● Try it: Every entry here needs to be repeated exactly.

========================================================================

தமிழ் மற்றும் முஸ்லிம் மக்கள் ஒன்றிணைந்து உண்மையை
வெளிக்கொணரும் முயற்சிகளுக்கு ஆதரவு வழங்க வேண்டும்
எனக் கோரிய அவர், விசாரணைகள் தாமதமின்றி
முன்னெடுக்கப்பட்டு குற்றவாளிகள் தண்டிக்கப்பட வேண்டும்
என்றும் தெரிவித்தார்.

========================================================================

● Task answer:
தமிழ் மற்றும் முஸ்லிம் மக்கள் ஒன்றிணைந்து உண்மையை
வெளிக்கொணரும் முயற்சிகளுக்கு ஆதரவு வழங்க வேண்டும்
எனக் கோரிய அவர், விசாரணைகள் தாமதமின்றி
முன்னெடுக்கப்பட்டு குற்றவாளிகள் தண்டிக்கப்பட வேண்டும்
என்றும் தெரிவித்தார்.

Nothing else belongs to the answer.